- [HOW TO COMPLETE THIS TASK]:
The entries below contain a stretch that opens with the line containing "This screenshot has height=2576, width=329." and closes with the line containing "This screenshot has height=2576, width=1385."; set down that stretch exactly, both ends included, and nothing else.

- [PROVIDED ENTRIES]:

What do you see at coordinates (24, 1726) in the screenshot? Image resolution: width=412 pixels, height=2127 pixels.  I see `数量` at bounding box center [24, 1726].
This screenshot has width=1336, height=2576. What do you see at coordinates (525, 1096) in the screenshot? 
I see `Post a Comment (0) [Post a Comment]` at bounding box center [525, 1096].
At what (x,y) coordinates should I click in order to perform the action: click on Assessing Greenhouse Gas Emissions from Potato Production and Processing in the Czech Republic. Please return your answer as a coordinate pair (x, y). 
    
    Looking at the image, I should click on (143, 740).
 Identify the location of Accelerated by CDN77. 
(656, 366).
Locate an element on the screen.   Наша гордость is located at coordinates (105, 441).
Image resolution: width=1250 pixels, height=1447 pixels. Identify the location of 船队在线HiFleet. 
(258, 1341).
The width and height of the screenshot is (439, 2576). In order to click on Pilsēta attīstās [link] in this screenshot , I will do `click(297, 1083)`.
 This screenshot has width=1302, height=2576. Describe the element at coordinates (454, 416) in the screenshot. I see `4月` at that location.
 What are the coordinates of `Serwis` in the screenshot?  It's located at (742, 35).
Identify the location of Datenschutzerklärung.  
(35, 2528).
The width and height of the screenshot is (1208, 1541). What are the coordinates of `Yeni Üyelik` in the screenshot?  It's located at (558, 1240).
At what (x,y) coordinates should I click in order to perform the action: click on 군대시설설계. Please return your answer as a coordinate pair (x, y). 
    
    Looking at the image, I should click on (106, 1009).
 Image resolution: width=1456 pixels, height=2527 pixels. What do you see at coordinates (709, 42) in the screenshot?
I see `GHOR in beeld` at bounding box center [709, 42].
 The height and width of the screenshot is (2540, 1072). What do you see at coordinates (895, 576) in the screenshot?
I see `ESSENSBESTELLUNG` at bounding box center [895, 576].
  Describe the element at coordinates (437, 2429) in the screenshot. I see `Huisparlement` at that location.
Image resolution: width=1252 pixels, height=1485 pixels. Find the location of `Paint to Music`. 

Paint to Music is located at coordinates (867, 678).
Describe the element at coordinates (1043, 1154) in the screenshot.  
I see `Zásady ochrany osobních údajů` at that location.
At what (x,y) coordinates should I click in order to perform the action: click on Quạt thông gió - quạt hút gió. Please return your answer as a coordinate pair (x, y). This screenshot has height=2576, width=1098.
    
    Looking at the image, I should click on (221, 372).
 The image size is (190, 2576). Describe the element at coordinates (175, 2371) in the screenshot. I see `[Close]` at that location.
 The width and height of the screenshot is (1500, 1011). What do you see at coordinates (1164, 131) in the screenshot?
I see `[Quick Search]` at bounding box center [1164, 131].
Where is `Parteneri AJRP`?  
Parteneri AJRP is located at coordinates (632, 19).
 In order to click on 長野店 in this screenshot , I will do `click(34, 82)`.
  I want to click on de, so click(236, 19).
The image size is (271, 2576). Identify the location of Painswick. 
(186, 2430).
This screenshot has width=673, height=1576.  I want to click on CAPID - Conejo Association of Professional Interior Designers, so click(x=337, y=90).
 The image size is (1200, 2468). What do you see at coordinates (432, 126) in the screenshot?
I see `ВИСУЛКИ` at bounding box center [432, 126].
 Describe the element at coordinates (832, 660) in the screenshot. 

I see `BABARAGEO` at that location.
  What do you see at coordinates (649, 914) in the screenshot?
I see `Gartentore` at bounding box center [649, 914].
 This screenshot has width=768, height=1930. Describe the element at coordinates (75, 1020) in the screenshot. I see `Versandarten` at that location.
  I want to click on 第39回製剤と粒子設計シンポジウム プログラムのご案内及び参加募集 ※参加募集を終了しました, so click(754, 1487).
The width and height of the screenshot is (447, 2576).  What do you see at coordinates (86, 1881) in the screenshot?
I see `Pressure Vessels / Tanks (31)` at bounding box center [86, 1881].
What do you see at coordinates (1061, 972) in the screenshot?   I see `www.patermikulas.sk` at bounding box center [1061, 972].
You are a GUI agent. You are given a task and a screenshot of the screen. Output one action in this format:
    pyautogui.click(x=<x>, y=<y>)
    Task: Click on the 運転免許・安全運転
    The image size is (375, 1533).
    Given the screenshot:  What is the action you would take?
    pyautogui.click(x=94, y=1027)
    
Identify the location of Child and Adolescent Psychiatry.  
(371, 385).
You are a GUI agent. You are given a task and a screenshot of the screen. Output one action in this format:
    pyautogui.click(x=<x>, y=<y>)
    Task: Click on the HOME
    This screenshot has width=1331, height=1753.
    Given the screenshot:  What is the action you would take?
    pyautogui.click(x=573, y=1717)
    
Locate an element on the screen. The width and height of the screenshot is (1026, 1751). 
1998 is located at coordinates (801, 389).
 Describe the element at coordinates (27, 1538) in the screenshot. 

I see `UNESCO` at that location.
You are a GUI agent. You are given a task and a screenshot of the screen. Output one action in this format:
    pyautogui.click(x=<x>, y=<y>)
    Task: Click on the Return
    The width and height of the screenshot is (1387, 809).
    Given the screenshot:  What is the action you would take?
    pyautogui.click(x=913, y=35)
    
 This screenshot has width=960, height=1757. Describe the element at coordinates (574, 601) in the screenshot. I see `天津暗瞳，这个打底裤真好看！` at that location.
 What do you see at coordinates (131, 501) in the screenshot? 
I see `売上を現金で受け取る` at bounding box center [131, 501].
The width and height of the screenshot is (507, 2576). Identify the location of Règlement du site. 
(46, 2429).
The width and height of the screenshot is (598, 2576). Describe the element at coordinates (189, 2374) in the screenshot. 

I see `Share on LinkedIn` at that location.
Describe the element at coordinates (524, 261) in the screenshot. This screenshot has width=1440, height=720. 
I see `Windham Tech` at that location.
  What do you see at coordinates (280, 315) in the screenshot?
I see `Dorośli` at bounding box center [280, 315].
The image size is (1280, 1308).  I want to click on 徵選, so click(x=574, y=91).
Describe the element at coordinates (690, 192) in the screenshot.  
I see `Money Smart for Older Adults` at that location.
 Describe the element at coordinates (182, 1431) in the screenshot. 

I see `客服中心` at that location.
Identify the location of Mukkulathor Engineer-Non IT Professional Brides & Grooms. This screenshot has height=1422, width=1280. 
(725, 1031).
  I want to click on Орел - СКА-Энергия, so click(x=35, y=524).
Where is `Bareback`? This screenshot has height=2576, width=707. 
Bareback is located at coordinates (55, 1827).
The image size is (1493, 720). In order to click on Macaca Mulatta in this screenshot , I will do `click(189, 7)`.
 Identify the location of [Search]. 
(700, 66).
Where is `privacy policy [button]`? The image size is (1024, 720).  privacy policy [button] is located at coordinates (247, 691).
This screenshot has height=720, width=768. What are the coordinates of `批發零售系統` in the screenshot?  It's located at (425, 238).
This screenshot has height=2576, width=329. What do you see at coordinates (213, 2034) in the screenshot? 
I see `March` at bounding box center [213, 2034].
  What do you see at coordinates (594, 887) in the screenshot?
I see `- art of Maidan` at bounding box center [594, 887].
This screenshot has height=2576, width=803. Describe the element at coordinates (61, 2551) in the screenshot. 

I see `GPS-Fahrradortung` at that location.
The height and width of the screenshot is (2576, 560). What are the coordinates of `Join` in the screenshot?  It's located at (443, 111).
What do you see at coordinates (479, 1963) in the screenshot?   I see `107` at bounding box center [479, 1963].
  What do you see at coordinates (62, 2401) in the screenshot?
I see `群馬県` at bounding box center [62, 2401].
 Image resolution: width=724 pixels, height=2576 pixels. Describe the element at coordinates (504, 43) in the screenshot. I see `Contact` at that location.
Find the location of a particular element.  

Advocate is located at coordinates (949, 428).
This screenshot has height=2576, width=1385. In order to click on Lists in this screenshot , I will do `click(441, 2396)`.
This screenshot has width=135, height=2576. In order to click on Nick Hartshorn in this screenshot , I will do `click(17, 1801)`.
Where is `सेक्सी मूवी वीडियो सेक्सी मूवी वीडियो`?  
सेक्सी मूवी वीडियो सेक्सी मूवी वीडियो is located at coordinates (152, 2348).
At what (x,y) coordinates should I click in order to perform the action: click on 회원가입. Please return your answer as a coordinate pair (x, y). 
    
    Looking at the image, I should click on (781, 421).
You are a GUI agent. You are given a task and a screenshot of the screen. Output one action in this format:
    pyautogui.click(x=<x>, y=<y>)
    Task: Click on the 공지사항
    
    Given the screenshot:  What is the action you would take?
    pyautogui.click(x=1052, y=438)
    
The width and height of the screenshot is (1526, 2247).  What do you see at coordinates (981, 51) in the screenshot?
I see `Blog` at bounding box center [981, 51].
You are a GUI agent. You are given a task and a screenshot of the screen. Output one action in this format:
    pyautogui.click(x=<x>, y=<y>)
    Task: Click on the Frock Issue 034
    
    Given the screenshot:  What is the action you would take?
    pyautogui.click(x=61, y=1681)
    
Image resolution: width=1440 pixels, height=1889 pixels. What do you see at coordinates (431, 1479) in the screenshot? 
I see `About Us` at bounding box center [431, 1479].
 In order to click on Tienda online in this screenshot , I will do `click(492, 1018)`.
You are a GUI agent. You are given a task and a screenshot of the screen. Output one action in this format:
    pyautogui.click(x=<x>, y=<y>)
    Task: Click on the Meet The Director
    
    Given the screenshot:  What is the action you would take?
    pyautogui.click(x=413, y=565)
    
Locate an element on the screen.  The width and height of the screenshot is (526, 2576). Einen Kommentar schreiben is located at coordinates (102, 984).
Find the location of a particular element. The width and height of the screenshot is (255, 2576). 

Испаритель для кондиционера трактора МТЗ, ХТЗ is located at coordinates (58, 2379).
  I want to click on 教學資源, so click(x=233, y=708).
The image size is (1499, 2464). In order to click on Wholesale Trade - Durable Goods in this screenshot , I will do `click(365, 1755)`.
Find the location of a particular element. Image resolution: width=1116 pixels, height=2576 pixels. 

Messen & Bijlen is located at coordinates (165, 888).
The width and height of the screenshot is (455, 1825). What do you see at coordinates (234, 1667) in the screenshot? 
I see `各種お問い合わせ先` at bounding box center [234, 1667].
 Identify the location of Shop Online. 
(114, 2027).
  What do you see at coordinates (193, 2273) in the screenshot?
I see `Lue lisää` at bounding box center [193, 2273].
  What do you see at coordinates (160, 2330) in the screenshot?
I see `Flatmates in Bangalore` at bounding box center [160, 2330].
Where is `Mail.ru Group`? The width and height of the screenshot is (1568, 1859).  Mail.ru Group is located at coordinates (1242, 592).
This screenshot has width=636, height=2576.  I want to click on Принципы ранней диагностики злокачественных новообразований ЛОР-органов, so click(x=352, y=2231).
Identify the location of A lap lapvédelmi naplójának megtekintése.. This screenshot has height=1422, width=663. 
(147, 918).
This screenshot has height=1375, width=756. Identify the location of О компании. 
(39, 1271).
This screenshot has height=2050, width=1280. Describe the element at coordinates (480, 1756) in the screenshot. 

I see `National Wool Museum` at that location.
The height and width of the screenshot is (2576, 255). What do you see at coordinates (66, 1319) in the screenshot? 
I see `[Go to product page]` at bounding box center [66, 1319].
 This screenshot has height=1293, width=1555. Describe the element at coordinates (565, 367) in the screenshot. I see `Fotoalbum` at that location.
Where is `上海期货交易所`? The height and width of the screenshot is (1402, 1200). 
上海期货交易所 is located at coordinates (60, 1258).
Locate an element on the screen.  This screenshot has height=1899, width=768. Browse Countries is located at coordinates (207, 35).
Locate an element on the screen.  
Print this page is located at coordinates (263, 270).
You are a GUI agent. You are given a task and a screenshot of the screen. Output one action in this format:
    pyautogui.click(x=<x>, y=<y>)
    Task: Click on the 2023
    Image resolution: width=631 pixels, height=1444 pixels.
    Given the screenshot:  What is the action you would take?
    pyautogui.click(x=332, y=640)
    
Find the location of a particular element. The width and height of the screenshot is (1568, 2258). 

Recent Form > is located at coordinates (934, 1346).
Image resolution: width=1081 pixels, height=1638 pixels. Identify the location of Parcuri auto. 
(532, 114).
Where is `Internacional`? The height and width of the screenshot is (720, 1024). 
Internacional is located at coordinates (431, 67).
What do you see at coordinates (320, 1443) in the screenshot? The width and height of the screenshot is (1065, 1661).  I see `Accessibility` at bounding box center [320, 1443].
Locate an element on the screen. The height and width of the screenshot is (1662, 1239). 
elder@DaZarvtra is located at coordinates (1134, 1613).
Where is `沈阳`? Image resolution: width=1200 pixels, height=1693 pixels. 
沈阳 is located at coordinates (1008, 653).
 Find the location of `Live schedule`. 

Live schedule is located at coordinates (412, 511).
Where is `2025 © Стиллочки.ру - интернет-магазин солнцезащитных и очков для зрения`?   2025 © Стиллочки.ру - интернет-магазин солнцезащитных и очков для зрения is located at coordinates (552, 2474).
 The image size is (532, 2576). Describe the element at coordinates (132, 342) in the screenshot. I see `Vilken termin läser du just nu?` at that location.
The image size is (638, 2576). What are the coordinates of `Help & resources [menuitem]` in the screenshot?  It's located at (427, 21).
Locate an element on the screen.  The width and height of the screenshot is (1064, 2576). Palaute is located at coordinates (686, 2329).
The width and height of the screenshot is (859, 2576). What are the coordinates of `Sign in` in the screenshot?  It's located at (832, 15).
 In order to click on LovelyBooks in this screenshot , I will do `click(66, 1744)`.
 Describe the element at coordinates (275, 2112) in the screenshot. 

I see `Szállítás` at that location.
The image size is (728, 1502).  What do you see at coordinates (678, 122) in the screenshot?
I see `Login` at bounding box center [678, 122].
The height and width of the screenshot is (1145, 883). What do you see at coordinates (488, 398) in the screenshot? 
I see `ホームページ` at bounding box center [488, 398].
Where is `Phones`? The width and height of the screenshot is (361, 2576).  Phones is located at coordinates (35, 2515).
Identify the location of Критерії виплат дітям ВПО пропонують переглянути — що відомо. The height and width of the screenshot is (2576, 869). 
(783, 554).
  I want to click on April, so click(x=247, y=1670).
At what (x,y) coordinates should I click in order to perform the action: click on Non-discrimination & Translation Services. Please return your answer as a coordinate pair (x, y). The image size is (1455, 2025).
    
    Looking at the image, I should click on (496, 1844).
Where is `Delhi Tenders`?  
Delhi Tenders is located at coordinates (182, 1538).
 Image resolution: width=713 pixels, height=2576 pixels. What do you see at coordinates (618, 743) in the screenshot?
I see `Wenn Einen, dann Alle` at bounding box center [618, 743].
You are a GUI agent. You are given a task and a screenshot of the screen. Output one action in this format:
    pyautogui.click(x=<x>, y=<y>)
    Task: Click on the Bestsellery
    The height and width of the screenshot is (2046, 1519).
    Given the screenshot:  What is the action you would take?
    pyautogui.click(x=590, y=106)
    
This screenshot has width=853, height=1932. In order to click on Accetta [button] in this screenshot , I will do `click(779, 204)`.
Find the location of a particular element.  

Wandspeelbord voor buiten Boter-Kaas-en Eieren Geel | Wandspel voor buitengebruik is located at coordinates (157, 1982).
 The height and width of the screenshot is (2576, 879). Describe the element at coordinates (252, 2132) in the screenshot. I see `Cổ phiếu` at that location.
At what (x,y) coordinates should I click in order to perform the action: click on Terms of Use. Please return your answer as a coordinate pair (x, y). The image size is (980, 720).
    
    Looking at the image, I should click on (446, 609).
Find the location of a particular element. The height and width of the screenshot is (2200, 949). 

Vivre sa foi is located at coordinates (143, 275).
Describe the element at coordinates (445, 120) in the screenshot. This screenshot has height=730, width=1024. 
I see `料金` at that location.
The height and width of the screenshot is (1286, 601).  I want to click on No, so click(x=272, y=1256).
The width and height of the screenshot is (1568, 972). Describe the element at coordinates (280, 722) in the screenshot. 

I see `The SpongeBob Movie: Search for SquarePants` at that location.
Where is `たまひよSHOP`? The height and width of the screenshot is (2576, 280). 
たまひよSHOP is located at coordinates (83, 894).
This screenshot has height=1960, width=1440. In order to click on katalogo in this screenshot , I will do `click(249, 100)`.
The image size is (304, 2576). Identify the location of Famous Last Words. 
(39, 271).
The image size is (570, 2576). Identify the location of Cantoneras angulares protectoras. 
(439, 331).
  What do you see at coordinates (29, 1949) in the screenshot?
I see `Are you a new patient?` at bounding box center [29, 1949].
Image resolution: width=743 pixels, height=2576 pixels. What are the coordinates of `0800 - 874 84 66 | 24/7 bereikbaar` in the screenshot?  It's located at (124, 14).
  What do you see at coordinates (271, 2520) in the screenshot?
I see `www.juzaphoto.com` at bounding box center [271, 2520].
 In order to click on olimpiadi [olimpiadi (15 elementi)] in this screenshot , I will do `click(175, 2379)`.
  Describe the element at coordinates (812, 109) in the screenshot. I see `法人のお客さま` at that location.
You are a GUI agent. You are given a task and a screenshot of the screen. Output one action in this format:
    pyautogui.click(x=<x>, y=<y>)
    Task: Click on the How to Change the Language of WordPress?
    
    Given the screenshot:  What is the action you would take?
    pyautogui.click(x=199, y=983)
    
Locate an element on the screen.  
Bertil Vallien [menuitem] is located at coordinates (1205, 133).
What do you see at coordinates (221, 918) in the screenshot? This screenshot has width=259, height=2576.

- [RESPONSE]:
This screenshot has height=2576, width=329. What do you see at coordinates (213, 2034) in the screenshot? 
I see `March` at bounding box center [213, 2034].
  What do you see at coordinates (594, 887) in the screenshot?
I see `- art of Maidan` at bounding box center [594, 887].
This screenshot has height=2576, width=803. Describe the element at coordinates (61, 2551) in the screenshot. 

I see `GPS-Fahrradortung` at that location.
The height and width of the screenshot is (2576, 560). What are the coordinates of `Join` in the screenshot?  It's located at (443, 111).
What do you see at coordinates (479, 1963) in the screenshot?   I see `107` at bounding box center [479, 1963].
  What do you see at coordinates (62, 2401) in the screenshot?
I see `群馬県` at bounding box center [62, 2401].
 Image resolution: width=724 pixels, height=2576 pixels. Describe the element at coordinates (504, 43) in the screenshot. I see `Contact` at that location.
Find the location of a particular element.  

Advocate is located at coordinates (949, 428).
This screenshot has height=2576, width=1385. In order to click on Lists in this screenshot , I will do `click(441, 2396)`.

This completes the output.